Día litúrgico: Sábado XXVII del tiempo ordinario
Texto del Evangelio (Lc 11,27-28): En aquel tiempo,
mientras Jesús hablaba, sucedió que una mujer de entre la gente alzó la voz, y
dijo: «¡Dichoso el seno que te llevó y los pechos que te criaron!». Pero Él
dijo: «Dichosos más bien los que oyen la Palabra de Dios y la guardan».
Comentario: Rev. D. Jaume AYMAR i Ragolta
(Badalona, Barcelona, España).
¡Dichoso el seno que te llevó y los pechos que te criaron!

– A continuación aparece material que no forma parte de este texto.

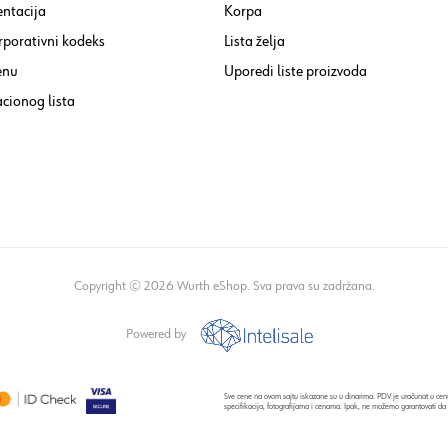
ntacija
Korpa
rporativni kodeks
Lista želja
enu
Uporedi liste proizvoda
cionog lista
Copyright © 2026 Wurth eShop. Sva prava su zadržana.
Powered by
Sve cene na ovom sajtu iskazane su u dinarima. PDV je uračunat u cenu
specifikacija, fotografijama i cenama. Ipak, ne možemo garantovati da 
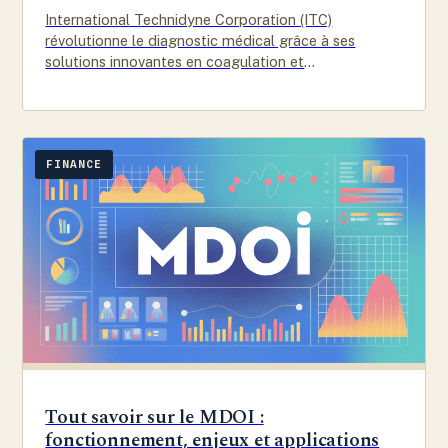
International Technidyne Corporation (ITC)
révolutionne le diagnostic médical grâce à ses
solutions innovantes en coagulation et
accompagnement des professionnels de santé.
FINANCE
Tout savoir sur le MDOI :
fonctionnement, enjeux et applications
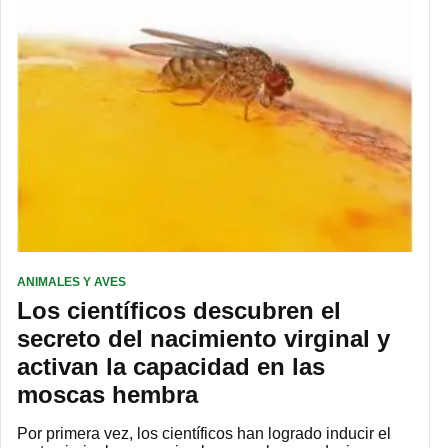
ANIMALES Y AVES
Los científicos descubren el
secreto del nacimiento virginal y
activan la capacidad en las
moscas hembra
Por primera vez, los científicos han logrado inducir el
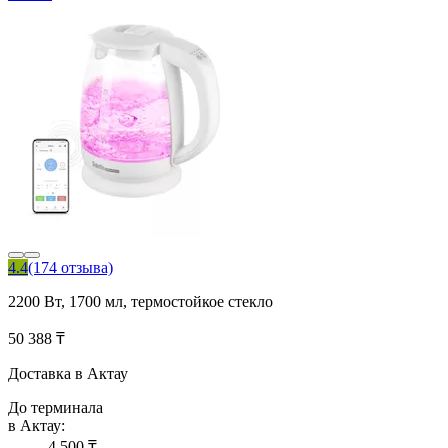
4.4
(174 отзыва)
2200 Вт, 1700 мл, термостойкое стекло
50 388 ₸
Доставка в Актау
До терминала
в Актау:
4 500 ₸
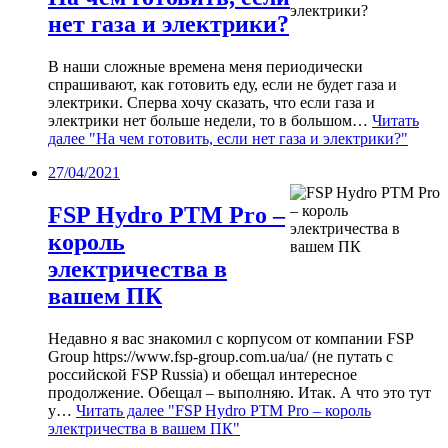
нет газа и электрики?
В наши сложные времена меня периодически
спрашивают, как готовить еду, если не будет газа и
электрики. Сперва хочу сказать, что если газа и
электрики нет больше недели, то в большом…
Читать
далее
"На чем готовить, если нет газа и электрики?"
27/04/2021
FSP Hydro PTM Pro –
король
электричества в
вашем ПК
Недавно я вас знакомил с корпусом от компании FSP
Group https://www.fsp-group.com.ua/ua/ (не путать с
российской FSP Russia) и обещал интересное
продолжение. Обещал – выполняю. Итак. А что это тут
у…
Читать далее
"FSP Hydro PTM Pro – король
электричества в вашем ПК"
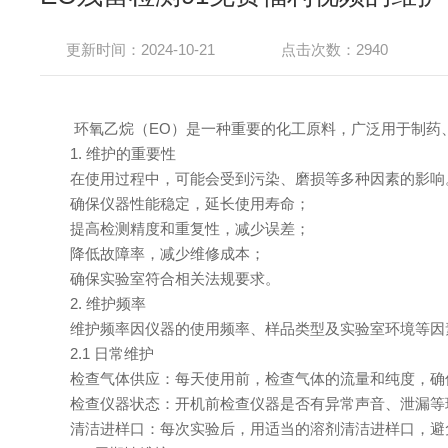
更新时间：2024-10-21
点击次数：2940
环氧乙烷（EO）是一种重要的化工原料，广泛用于制药、
1. 维护的重要性
在使用过程中，可能会受到污染、磨损等多种因素的影响
确保仪器性能稳定，延长使用寿命；
提高检测精度和重复性，减少误差；
降低故障率，减少维修成本；
确保实验室符合相关法规要求。
2. 维护频率
维护频率因仪器的使用频率、样品类型及实验室环境等因素
2.1 日常维护
检查气体供应：每天使用前，检查气体的流量和纯度，确
检查仪器状态：开机前检查仪器是否有异常声音、泄漏等
清洁进样口：每次实验后，用适当的溶剂清洁进样口，避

Hoy escuchamos la mejor de las alabanzas que Jesús podía
hacer a su propia Madre: «Dichosos (...) los que oyen la Palabra de Dios y la
guardan» (Lc 11,28). Con esta respuesta, Jesucristo no rechaza el apasionado
elogio que aquella mujer sencilla dedicaba a su Madre, sino que lo acepta y va
más allá, explicando que María Santísima es bienaventurada —¡sobre todo!— por
el hecho de haber sido buena y fiel en el cumplimiento de la Palabra de Dios.
A veces me preguntan si los cristianos creemos en la
predestinación, como creen otras religiones. ¡No!: los cristianos creemos que
Dios nos tiene reservado un destino de felicidad. Dios quiere que seamos
felices, afortunados, bienaventurados. Fijémonos cómo esta palabra se va
repitiendo en las enseñanzas de Jesús: «Bienaventurados, bienaventurados,
bienaventurados...». «Bienaventurados los pobres, los compasivos, los que
tienen hambre y sed de justicia, los que creerán sin haber visto» (cf. Mt
5,3-12; Jn 20,29). Dios quiere nuestra felicidad, una felicidad que comienza ya
en este mundo, aunque los caminos para llegar no sean ni la riqueza, ni el
poder, ni el éxito fácil, ni la fama, sino el amor pobre y humilde de quien
todo lo espera. ¡La alegría de creer! Aquella de la cual hablaba el converso
Jacques Maritain.
Se trata de una felicidad que es todavía mayor que la
alegría de vivir, porque creemos en una vida sin fin, eterna. María, la Madre
de Jesús, no es solamente afortunada por haberlo traído al mundo, por haberlo
amamantado y criado —como intuía aquella espontánea mujer del pueblo— sino,
sobre todo, por haber sido oyente de la Palabra y por haberla puesto en
práctica: por haber amado y por haberse dejado amar por su Hijo Jesús. Como
escribía el poeta: «Poder decir “madre” y oírse decir “hijo mío” / es la suerte
que nos envidiaba Dios». Que María, Madre del Amor Hermoso, ruegue por nosotros.